For each mortality outcome, women were followed from diagnosis of primary invasive breast cancer until death, loss to follow-up or the end of follow-up. Cox proportional modeling was fitted to estimate crude, age and total energy intake-adjusted and multivariable-adjusted HRs and 95% confidence intervals (CI) for breast cancer patients in the lowest E-DII tertile (most anti-inflammatory diet) as the referent. To minimize the potential impacts of competing risk bias on the association of E-DII with breast cancer-specific mortality risk, competing risk regression models were employed to estimate sub-distribution HR and 95% CIs, with non-breast cancer causes of death as competing risk events[59]. We tested a linear trend across tertile of E-DII using median E-DII value of each tertile, which was regarded as a continuous variable in regression analyses. Additionally, continuous E-DII variable was used to estimate risk estimates per 1-unit increment. Variables were considered as confounding factors if they were associated with both mortality risk and E-DII (in either continuous or categorical format) or they changed the crude risk estimate by >10% in bivariate analyses[60], in addition, prognostic factors for breast cancer patients from literature review also were treated as confounding factors. In model 1, we adjusted for age at time of breast cancer diagnosis and total energy intake. Model 2 additionally adjusted for years from breast cancer diagnosis to DHQ completion, body mass index, trial arm, race, marital status, income, educational level, hormone replacement therapy, history of diabetes, physical activity, stage, and ER/PR status. Cancer stage and ER/PR status were used as substitutes for the currently unavailable cancer treatment data, as breast cancer stage and hormone receptor status may influence types of treatment received[61,62]. The proportional hazards (PH) assumption was examined using the Schoenfeld residual test[63], and we only find that co-variables like age, years from breast cancer diagnosis to DHQ completion and stage violated the PH assumption in multivariable analyses. Thus, we fitted an extended Cox proportional hazards models stratified by age (≤60 years old, >60 years old), years from breast cancer diagnosis to DHQ completion (≤1 year, >1 year) and stage (0/I, II/III).

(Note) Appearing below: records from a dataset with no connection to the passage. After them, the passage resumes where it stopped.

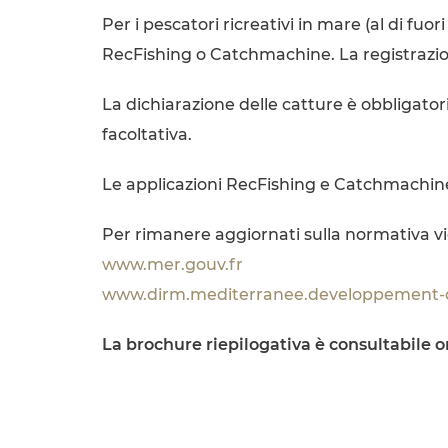
Per i pescatori ricreativi in mare (al di fuo
RecFishing o Catchmachine. La registrazion
La dichiarazione delle catture è obbligatori
facoltativa.
Le applicazioni RecFishing e Catchmachine
Per rimanere aggiornati sulla normativa vigen
www.mer.gouv.fr
www.dirm.mediterranee.developpement-d
La brochure riepilogativa è consultabile on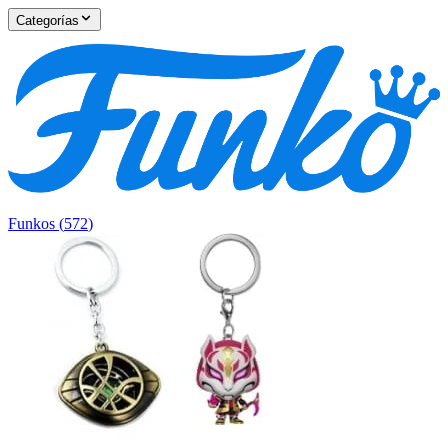
Categorías
Funkos
(
572
)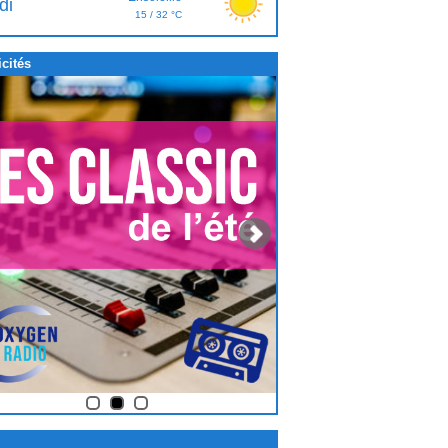
di
15 / 32 °C
cités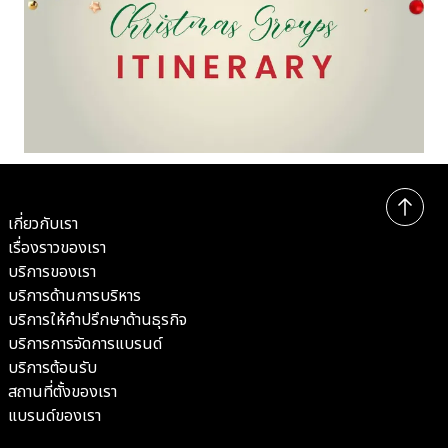
แพ็คเกจคริสต์มาสสำหรับกลุ่มที่ Compass
Hospitality | พักโรงแรมช่วงเทศกาล 5 วัน พร้อม
เกี่ยวกับเรา
รับประทานอาหารและความบันเทิงกับเรา
เรื่องราวของเรา
บริการของเรา
บริการด้านการบริหาร
บริการให้คำปรึกษาด้านธุรกิจ
บริการการจัดการแบรนด์
บริการต้อนรับ
สถานที่ตั้งของเรา
แบรนด์ของเรา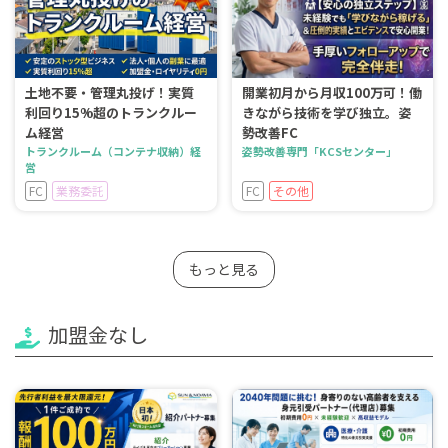
土地不要・管理丸投げ！実質
開業初月から月収100万可！働
利回り15%超のトランクルー
きながら技術を学び独立。姿
ム経営
勢改善FC
トランクルーム（コンテナ収納）経
姿勢改善専門「KCSセンター」
営
FC
業務委託
FC
その他
もっと見る
加盟金なし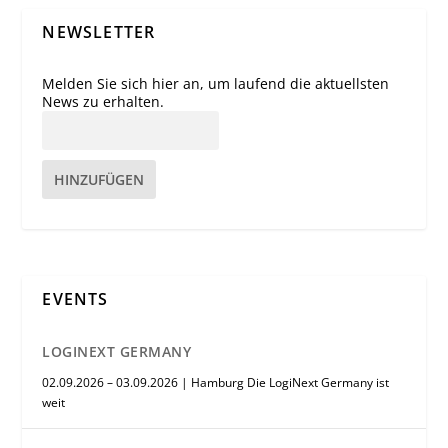
NEWSLETTER
Melden Sie sich hier an, um laufend die aktuellsten
News zu erhalten.
HINZUFÜGEN
EVENTS
LOGINEXT GERMANY
02.09.2026 – 03.09.2026 | Hamburg Die LogiNext Germany ist
weit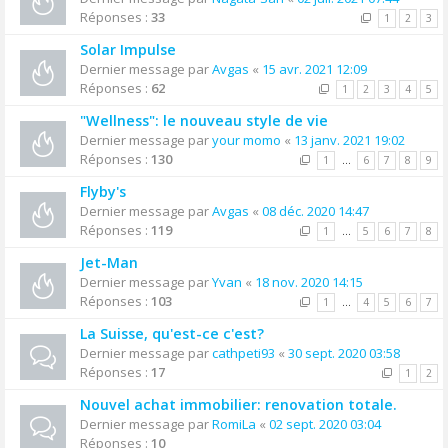
Réponses :
33
1
2
3
Solar Impulse
Dernier message par
Avgas
«
15 avr. 2021 12:09
Réponses :
62
1
2
3
4
5
"Wellness": le nouveau style de vie
Dernier message par
your momo
«
13 janv. 2021 19:02
Réponses :
130
1
…
6
7
8
9
Flyby's
Dernier message par
Avgas
«
08 déc. 2020 14:47
Réponses :
119
1
…
5
6
7
8
Jet-Man
Dernier message par
Yvan
«
18 nov. 2020 14:15
Réponses :
103
1
…
4
5
6
7
La Suisse, qu'est-ce c'est?
Dernier message par
cathpeti93
«
30 sept. 2020 03:58
Réponses :
17
1
2
Nouvel achat immobilier: renovation totale.
Dernier message par
RomiLa
«
02 sept. 2020 03:04
Réponses :
10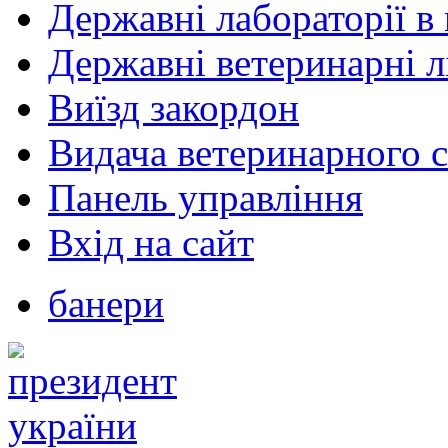
Державні лабораторії в 
Державні ветеринарні лі
Виїзд закордон
Видача ветеринарного с
Панель управління
Вхід на сайт
банери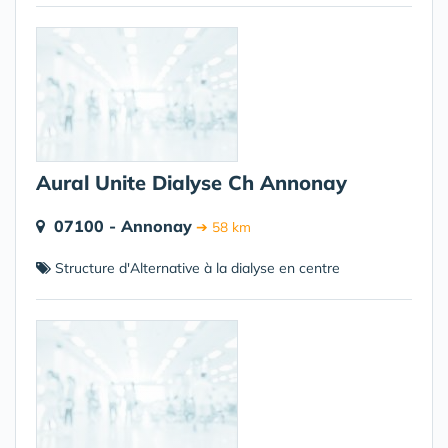
Aural Unite Dialyse Ch Annonay
07100 - Annonay
➔ 58 km
Structure d'Alternative à la dialyse en centre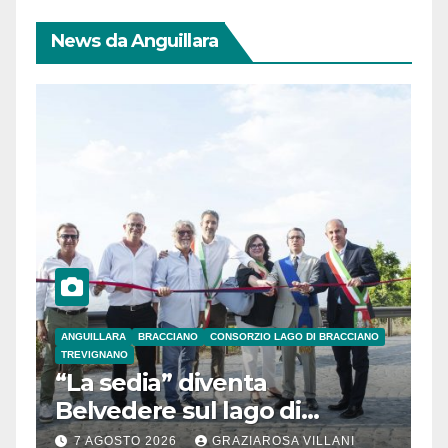
News da Anguillara
ANGUILLARA
BRACCIANO
CONSORZIO LAGO DI BRACCIANO
TREVIGNANO
“La sedia” diventa
Belvedere sul lago di
Bracciano: ieri
7 AGOSTO 2026
GRAZIAROSA VILLANI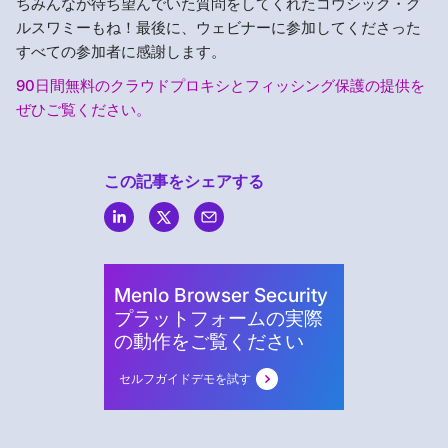
ちみんなが待ち望んでいた質問をしてくれたコウシック・グ
ルスワミーもね！最後に、ウェビナーに参加してくださった
すべての参加者に感謝します。
90日間無料のクラウドプロキシとフィッシング保護の提供を
ぜひご覧ください。
この記事をシェアする
Menlo
Security
Menlo Browser Security
プラットフォームの実際
の動作をご覧ください
セルフガイドデモを試す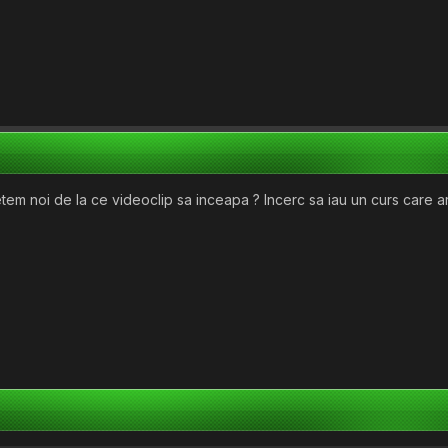
tem noi de la ce videoclip sa inceapa ? Incerc sa iau un curs care ar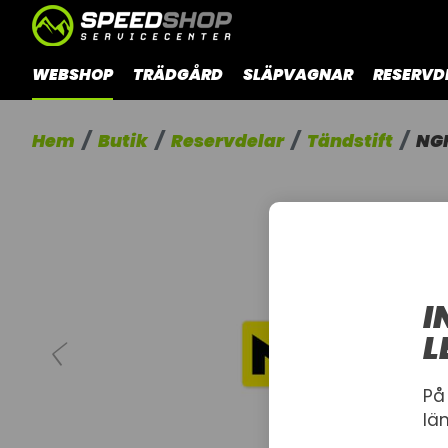
WEBSHOP
TRÄDGÅRD
SLÄPVAGNAR
RESERVD
Hem
Butik
Reservdelar
Tändstift
NG
I
L
På
lä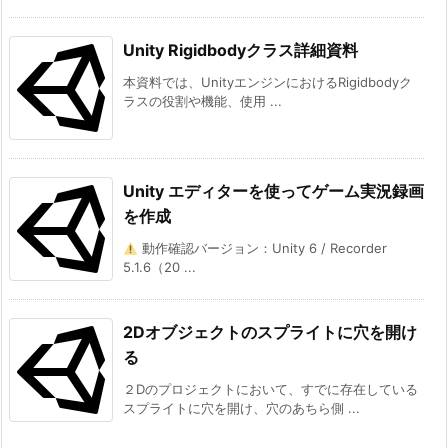
Unity Rigidbodyクラス詳細資料
本資料では、UnityエンジンにおけるRigidbodyク
ラスの役割や機能、使用 ...
Unity エディターを使ってゲーム実況録画
を作成
動作確認バージョン：Unity 6 / Recorder
5.1.6（20 ...
2Dオブジェクトのスプライトに穴を開け
る
２Dのプロジェクトにおいて、すでに存在している
スプライトに穴を開け、穴のあちら側 ...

Effect modification by baseline characteristics and clinicopathological variables was examined by adding the cross-product of each effect modifier with E-DII tertile in the multivariable-adjusted model. Likelihood ratio tests were conducted, and p values < 0.05 were considered as an indicator of significant effect modification. We planned a priori stratified analysis by important co-variables that were considered clinically relevant, including age (≤60, >60 years), tumor stage (carcinoma in situ and invasive), smoking status (never smoker, former smoker, current smoker), ER/PR status and follow-up time (≤15 person-years, >15 person-years) whose median value is 15 person-years on the association between E-DII and all-cause mortality. Given the small number of breast cancer-specific death in this study, we did not further stratify analyses of breast cancer-specific mortality in interaction analyses.

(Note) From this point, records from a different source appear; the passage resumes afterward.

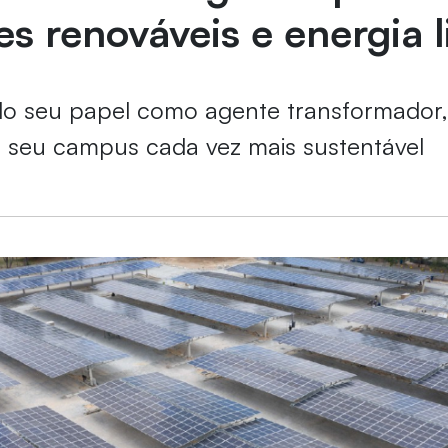
es renováveis e energia 
o seu papel como agente transformador,
 seu campus cada vez mais sustentável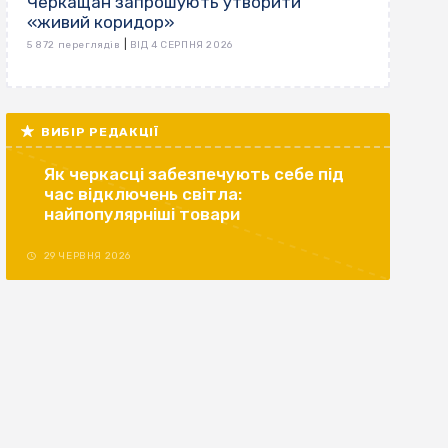
Черкащан запрошують утворити
«живий коридор»
|
5 872 переглядів
ВІД 4 СЕРПНЯ 2026
ВИБІР РЕДАКЦІЇ
Як черкасці забезпечують себе під
час відключень світла:
найпопулярніші товари
29 ЧЕРВНЯ 2026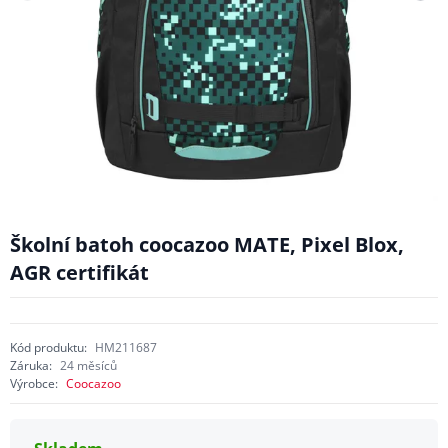
Školní batoh coocazoo MATE, Pixel Blox,
AGR certifikát
Kód produktu:
HM211687
Záruka:
24 měsíců
Výrobce:
Coocazoo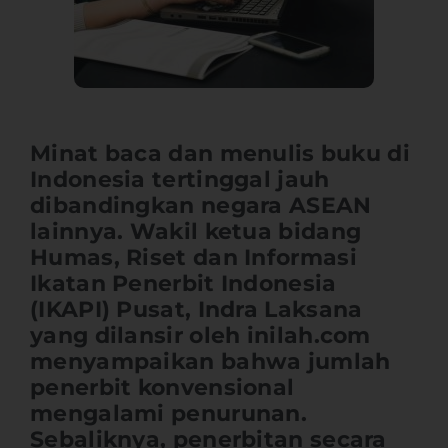
Minat baca dan menulis buku di
Indonesia tertinggal jauh
dibandingkan negara ASEAN
lainnya. Wakil ketua bidang
Humas, Riset dan Informasi
Ikatan Penerbit Indonesia
(IKAPI) Pusat, Indra Laksana
yang dilansir oleh inilah.com
menyampaikan bahwa jumlah
penerbit konvensional
mengalami penurunan.
Sebaliknya, penerbitan secara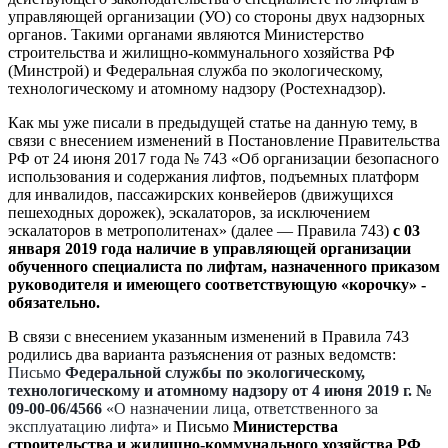
управляющей организации (УО) со стороны двух надзорных
органов. Такими органами являются Министерство
строительства и жилищно-коммунального хозяйства РФ
(Минстрой) и Федеральная служба по экологическому,
технологическому и атомному надзору (Ростехнадзор).
Как мы уже писали в предыдущей статье на данную тему, в
связи с внесением изменений в Постановление Правительства
РФ от 24 июня 2017 года № 743 «Об организации безопасного
использования и содержания лифтов, подъемных платформ
для инвалидов, пассажирских конвейеров (движущихся
пешеходных дорожек), эскалаторов, за исключением
эскалаторов в метрополитенах» (далее — Правила 743)
с 03
января 2019 года наличие в управляющей организации
обученного специалиста по лифтам, назначенного приказом
руководителя и имеющего соответствующую «корочку» -
обязательно.
В связи с внесением указанным изменений в Правила 743
родились два варианта разъяснения от разных ведомств:
Письмо
Федеральной службы по экологическому,
технологическому и атомному надзору от 4 июня 2019 г. №
09-00-06/4566
«О назначении лица, ответственного за
эксплуатацию лифта» и
Письмо
Министерства
строительства и жилищно-коммунального хозяйства РФ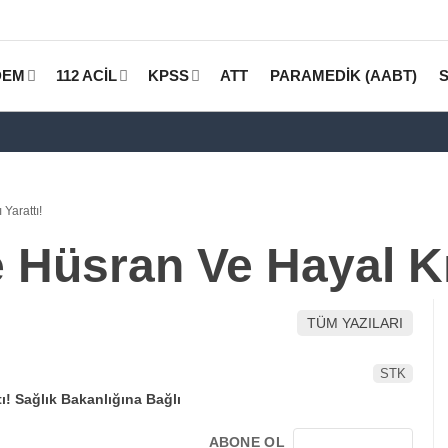
DEM
112 ACİL
KPSS
ATT
PARAMEDİK (AABT)
Yarattı!
üsran Ve Hayal Kırı
TÜM YAZILARI
STK
ABONE OL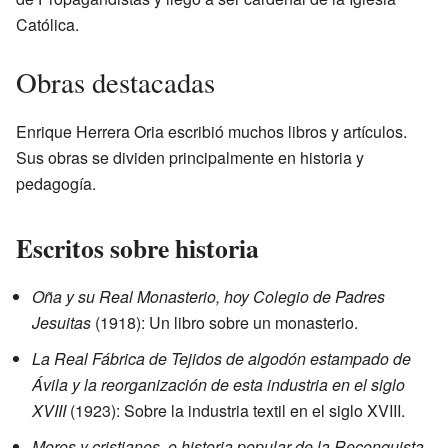
Católica.
Obras destacadas
Enrique Herrera Oria escribió muchos libros y artículos.
Sus obras se dividen principalmente en historia y
pedagogía.
Escritos sobre historia
Oña y su Real Monasterio, hoy Colegio de Padres
Jesuitas
(1918): Un libro sobre un monasterio.
La Real Fábrica de Tejidos de algodón estampado de
Ávila y la reorganización de esta industria en el siglo
XVIII
(1923): Sobre la industria textil en el siglo XVIII.
Moros y cristianos, o historia popular de la Reconquista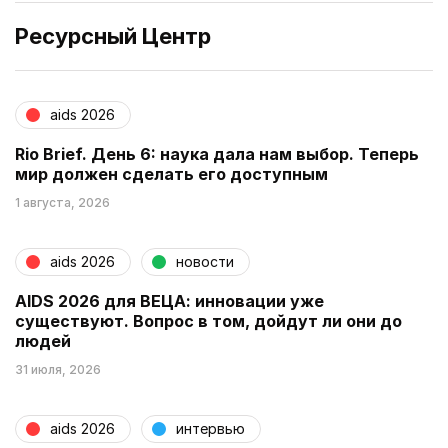
Ресурсный Центр
aids 2026
Rio Brief. День 6: наука дала нам выбор. Теперь
мир должен сделать его доступным
1 августа, 2026
aids 2026
новости
AIDS 2026 для ВЕЦА: инновации уже
существуют. Вопрос в том, дойдут ли они до
людей
31 июля, 2026
aids 2026
интервью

We further assessed the potential non-linear dose–response relationship of E-DII to all-causes mortality through restricted cubic spline models with 3 knots at the 10th, 50th, and 90th percentiles[64], and the reference level was set at −7.9 (the lowest value of E-DII in this study). Specifically, a Pnon-linearity was obtained by testing the null hypothesis that the regression coefficient of the second spline was equal to zero.

In sensitivity analyses, considering dietary changes due to adjuvant therapies involving chemotherapy and radiotherapy for the disease might affect appetite[65], we excluded cases with less than 1 year from breast cancer diagnosis to DHQ completion.

All P values reported are two-sided. Those less than 0.05 were considered statistically significant. All analyses were conducted using R software (version 3.4.1).